[Data supplied]:

▼

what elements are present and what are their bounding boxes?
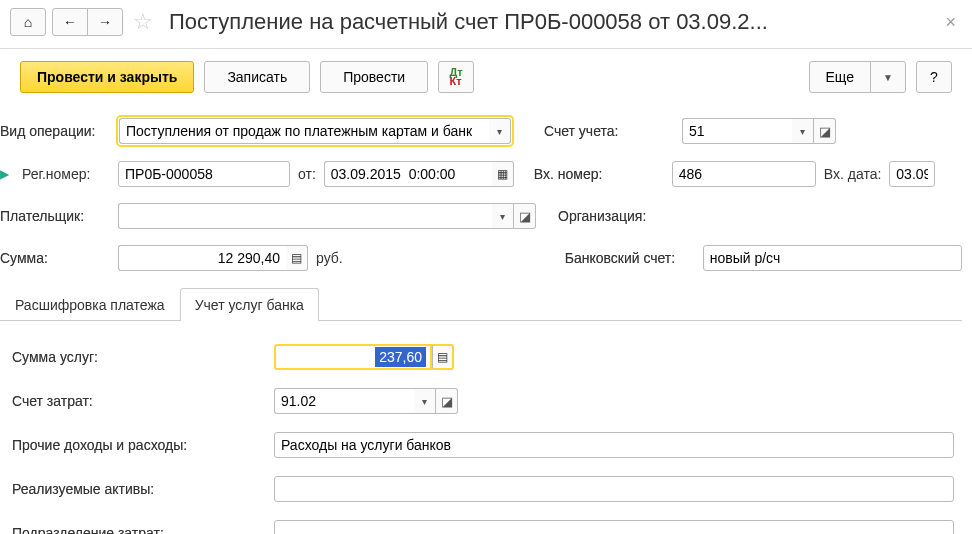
tabs: Расшифровка платежа Учет услуг банка [0,287,962,321]
popout-icon: ◪ [519,209,531,224]
calculator-icon: ▤ [437,350,448,364]
other-inc-input[interactable] [274,432,954,458]
service-sum-value: 237,60 [375,347,426,367]
tab-payment-details[interactable]: Расшифровка платежа [0,288,180,321]
header-bar: ⌂ ← → ☆ Поступление на расчетный счет ПР… [0,0,972,49]
chevron-down-icon: ▾ [800,126,805,137]
bank-acc-input[interactable] [703,245,962,271]
more-dropdown[interactable]: ▼ [870,61,906,93]
from-date-picker[interactable]: ▦ [492,161,514,187]
dtkt-button[interactable]: ДтКт [438,61,474,93]
sum-combo[interactable]: ▤ [118,245,308,271]
bank-acc-label: Банковский счет: [565,250,695,266]
toolbar: Провести и закрыть Записать Провести ДтК… [0,49,972,105]
dtkt-icon: ДтКт [450,68,463,86]
op-type-label: Вид операции: [0,123,110,139]
assets-label: Реализуемые активы: [6,481,266,497]
chevron-down-icon: ▾ [422,396,427,407]
op-type-input[interactable] [119,118,489,144]
service-sum-combo[interactable]: 237,60 ▤ [274,344,454,370]
home-icon: ⌂ [24,14,32,30]
chevron-down-icon: ▼ [883,72,893,83]
chevron-down-icon: ▾ [497,126,502,137]
account-label: Счет учета: [544,123,674,139]
nav-group: ← → [52,8,123,36]
sum-calc-button[interactable]: ▤ [286,245,308,271]
arrow-right-icon: → [98,14,112,30]
in-num-label: Вх. номер: [534,166,664,182]
cost-acc-label: Счет затрат: [6,393,266,409]
payer-combo[interactable]: ▾ ◪ [118,203,536,229]
account-combo[interactable]: ▾ ◪ [682,118,836,144]
calendar-icon: ▦ [497,167,508,181]
payer-popout[interactable]: ◪ [514,203,536,229]
account-popout[interactable]: ◪ [814,118,836,144]
op-type-highlight: ▾ [118,117,512,145]
tab-bank-services[interactable]: Учет услуг банка [180,288,319,321]
payer-input[interactable] [118,203,492,229]
arrow-left-icon: ← [63,14,77,30]
in-date-input[interactable] [889,161,935,187]
service-sum-label: Сумма услуг: [6,349,266,365]
account-dropdown[interactable]: ▾ [792,118,814,144]
save-button[interactable]: Записать [204,61,310,93]
popout-icon: ◪ [819,124,831,139]
calculator-icon: ▤ [287,251,307,265]
currency-label: руб. [316,250,343,266]
forward-button[interactable]: → [87,8,123,36]
close-icon[interactable]: × [939,12,962,33]
from-date-input[interactable] [324,161,492,187]
more-group: Еще ▼ [809,61,907,93]
reg-num-label: Рег.номер: [22,166,110,182]
favorite-star-icon[interactable]: ☆ [129,9,157,35]
home-button[interactable]: ⌂ [10,8,46,36]
more-button[interactable]: Еще [809,61,872,93]
other-inc-label: Прочие доходы и расходы: [6,437,266,453]
service-sum-calc[interactable]: ▤ [432,344,454,370]
cost-acc-input[interactable] [274,388,414,414]
op-type-dropdown[interactable]: ▾ [489,118,511,144]
back-button[interactable]: ← [52,8,88,36]
post-and-close-button[interactable]: Провести и закрыть [20,61,194,93]
account-input[interactable] [682,118,792,144]
sum-input[interactable] [118,245,286,271]
cost-acc-dropdown[interactable]: ▾ [414,388,436,414]
org-label: Организация: [558,208,688,224]
payer-dropdown[interactable]: ▾ [492,203,514,229]
in-date-label: Вх. дата: [824,166,882,182]
cost-acc-popout[interactable]: ◪ [436,388,458,414]
flag-icon: ▶ [0,167,14,181]
dept-label: Подразделение затрат: [6,525,266,534]
service-sum-input[interactable]: 237,60 [274,344,432,370]
tab-body: Сумма услуг: 237,60 ▤ Счет затрат: ▾ ◪ П… [0,321,962,534]
page-title: Поступление на расчетный счет ПР0Б-00005… [163,9,933,35]
from-date-combo[interactable]: ▦ [324,161,514,187]
payer-label: Плательщик: [0,208,110,224]
cost-acc-combo[interactable]: ▾ ◪ [274,388,458,414]
form-area: Вид операции: ▾ Счет учета: ▾ ◪ ▶ Рег.но… [0,105,972,534]
help-button[interactable]: ? [916,61,952,93]
sum-label: Сумма: [0,250,110,266]
in-num-input[interactable] [672,161,816,187]
reg-num-input[interactable] [118,161,290,187]
post-button[interactable]: Провести [320,61,428,93]
dept-input[interactable] [274,520,954,534]
op-type-combo[interactable]: ▾ [119,118,511,144]
popout-icon: ◪ [441,394,453,409]
assets-input[interactable] [274,476,954,502]
chevron-down-icon: ▾ [500,211,505,222]
from-label: от: [298,166,316,182]
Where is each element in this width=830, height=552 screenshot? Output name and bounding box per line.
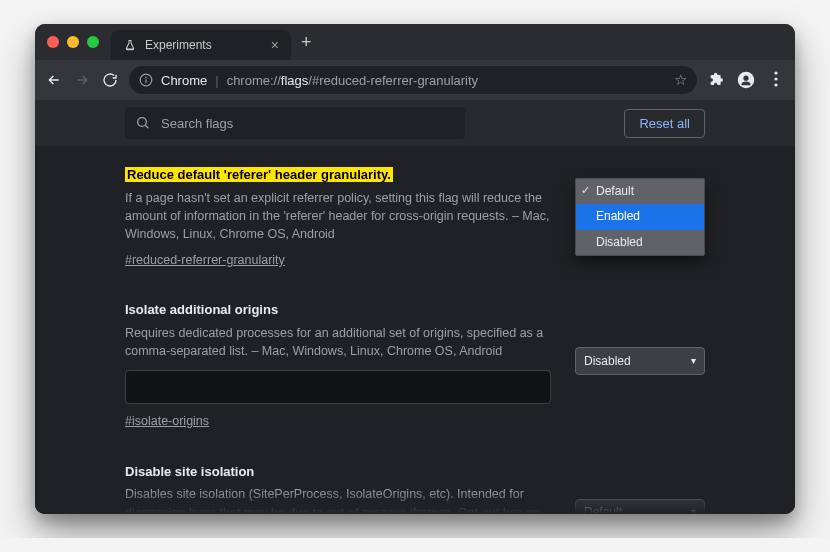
close-tab-icon[interactable]: ×: [271, 37, 279, 53]
svg-point-1: [145, 77, 147, 79]
address-bar[interactable]: Chrome | chrome://flags/#reduced-referre…: [129, 66, 697, 94]
svg-rect-2: [145, 79, 146, 83]
toolbar: Chrome | chrome://flags/#reduced-referre…: [35, 60, 795, 100]
flag-item: Disable site isolation Disables site iso…: [125, 463, 705, 514]
select-value: Disabled: [584, 353, 631, 370]
extensions-icon[interactable]: [707, 71, 725, 89]
forward-button[interactable]: [73, 71, 91, 89]
flag-description: Disables site isolation (SitePerProcess,…: [125, 485, 551, 514]
svg-line-8: [145, 125, 148, 128]
select-option-default[interactable]: Default: [576, 179, 704, 204]
flag-select[interactable]: Disabled ▾: [575, 347, 705, 375]
flag-title: Reduce default 'referer' header granular…: [125, 167, 393, 182]
maximize-window-button[interactable]: [87, 36, 99, 48]
menu-kebab-icon[interactable]: [767, 71, 785, 89]
toolbar-right-icons: [707, 71, 785, 89]
tab-title: Experiments: [145, 38, 212, 52]
flag-item: Reduce default 'referer' header granular…: [125, 166, 705, 269]
browser-tab[interactable]: Experiments ×: [111, 30, 291, 60]
select-value: Default: [584, 504, 622, 514]
flag-description: If a page hasn't set an explicit referre…: [125, 189, 551, 243]
minimize-window-button[interactable]: [67, 36, 79, 48]
new-tab-button[interactable]: +: [301, 32, 312, 53]
chevron-down-icon: ▾: [691, 354, 696, 369]
browser-window: Experiments × + Chrome | chrome://flags/…: [35, 24, 795, 514]
flask-icon: [123, 38, 137, 52]
reload-button[interactable]: [101, 71, 119, 89]
select-option-enabled[interactable]: Enabled: [576, 204, 704, 229]
flag-select-dropdown: Default Enabled Disabled: [575, 178, 705, 256]
profile-avatar-icon[interactable]: [737, 71, 755, 89]
flag-anchor-link[interactable]: #reduced-referrer-granularity: [125, 251, 285, 269]
site-info-icon[interactable]: [139, 73, 153, 87]
svg-point-4: [774, 71, 777, 74]
search-icon: [135, 115, 151, 131]
page-content: Search flags Reset all Reduce default 'r…: [35, 100, 795, 514]
flag-title: Disable site isolation: [125, 464, 254, 479]
flag-item: Isolate additional origins Requires dedi…: [125, 301, 705, 430]
flag-select[interactable]: Default ▾: [575, 499, 705, 514]
chevron-down-icon: ▾: [691, 505, 696, 514]
flag-description: Requires dedicated processes for an addi…: [125, 324, 551, 360]
back-button[interactable]: [45, 71, 63, 89]
origins-text-input[interactable]: [125, 370, 551, 404]
search-placeholder: Search flags: [161, 116, 233, 131]
reset-all-button[interactable]: Reset all: [624, 109, 705, 138]
omnibox-label: Chrome: [161, 73, 207, 88]
titlebar: Experiments × +: [35, 24, 795, 60]
omnibox-separator: |: [215, 73, 218, 88]
flag-anchor-link[interactable]: #isolate-origins: [125, 412, 209, 430]
select-option-disabled[interactable]: Disabled: [576, 230, 704, 255]
svg-point-5: [774, 77, 777, 80]
window-controls: [47, 36, 99, 48]
close-window-button[interactable]: [47, 36, 59, 48]
svg-point-7: [138, 118, 147, 127]
bookmark-star-icon[interactable]: ☆: [674, 71, 687, 89]
omnibox-url: chrome://flags/#reduced-referrer-granula…: [227, 73, 478, 88]
flags-list: Reduce default 'referer' header granular…: [35, 146, 795, 514]
svg-point-6: [774, 83, 777, 86]
flag-title: Isolate additional origins: [125, 302, 278, 317]
flags-topbar: Search flags Reset all: [35, 100, 795, 146]
search-input[interactable]: Search flags: [125, 107, 465, 139]
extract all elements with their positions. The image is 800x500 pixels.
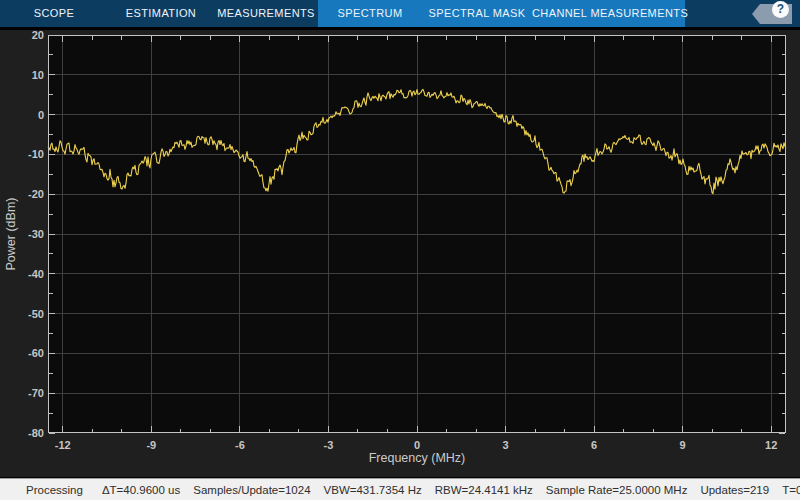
tab-estimation[interactable]: ESTIMATION <box>108 0 214 27</box>
x-tick-label: 3 <box>484 437 528 453</box>
x-tick-label: -12 <box>41 437 85 453</box>
toolbar-tabstrip: SCOPE ESTIMATION MEASUREMENTS SPECTRUM S… <box>0 0 800 27</box>
y-tick-label: 0 <box>0 107 44 123</box>
x-tick-label: -9 <box>129 437 173 453</box>
status-sample-rate: Sample Rate=25.0000 MHz <box>546 484 688 496</box>
tab-spectrum[interactable]: SPECTRUM <box>318 0 422 27</box>
x-tick-label: 0 <box>395 437 439 453</box>
tab-scope[interactable]: SCOPE <box>0 0 108 27</box>
x-tick-label: 9 <box>661 437 705 453</box>
x-tick-label: -3 <box>306 437 350 453</box>
status-updates: Updates=219 <box>700 484 769 496</box>
y-tick-label: -40 <box>0 266 44 282</box>
help-icon[interactable]: ? <box>772 1 789 18</box>
y-tick-label: -30 <box>0 226 44 242</box>
x-tick-label: 12 <box>749 437 793 453</box>
plot-region: Frequency (MHz) Power (dBm) -12-9-6-3036… <box>0 27 800 477</box>
y-tick-label: -80 <box>0 425 44 441</box>
status-time: T=0.00 <box>782 484 800 496</box>
tab-spectral-mask[interactable]: SPECTRAL MASK <box>422 0 532 27</box>
y-tick-label: -70 <box>0 385 44 401</box>
tab-measurements[interactable]: MEASUREMENTS <box>214 0 318 27</box>
tab-channel-measurements[interactable]: CHANNEL MEASUREMENTS <box>532 0 685 27</box>
x-tick-label: 6 <box>572 437 616 453</box>
y-tick-label: -20 <box>0 186 44 202</box>
y-tick-label: 20 <box>0 27 44 43</box>
status-samples-per-update: Samples/Update=1024 <box>193 484 310 496</box>
status-delta-t: ΔT=40.9600 us <box>102 484 180 496</box>
status-vbw: VBW=431.7354 Hz <box>324 484 422 496</box>
y-tick-label: -60 <box>0 345 44 361</box>
x-axis-title: Frequency (MHz) <box>267 451 567 465</box>
status-bar: Processing ΔT=40.9600 us Samples/Update=… <box>0 478 800 500</box>
x-tick-label: -6 <box>218 437 262 453</box>
spectrum-plot[interactable] <box>0 27 800 477</box>
status-processing: Processing <box>26 484 83 496</box>
y-tick-label: -10 <box>0 146 44 162</box>
status-rbw: RBW=24.4141 kHz <box>435 484 533 496</box>
y-tick-label: 10 <box>0 67 44 83</box>
y-tick-label: -50 <box>0 306 44 322</box>
spectrum-analyzer-window: SCOPE ESTIMATION MEASUREMENTS SPECTRUM S… <box>0 0 800 500</box>
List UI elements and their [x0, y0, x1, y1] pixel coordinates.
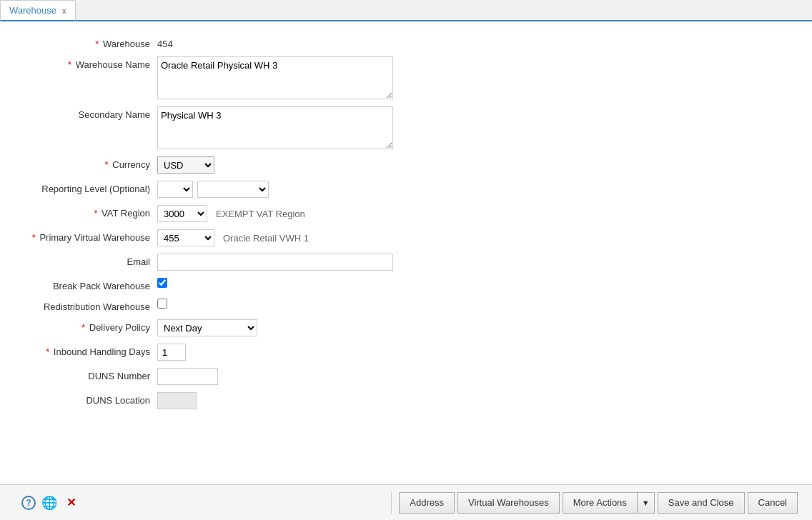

▲

[Problem details]: Each line of the entries above that contains "other" must be copied into the answer.

[Response below]:
other-inc-input[interactable] [274,432,954,458]
other-inc-label: Прочие доходы и расходы: [6,437,266,453]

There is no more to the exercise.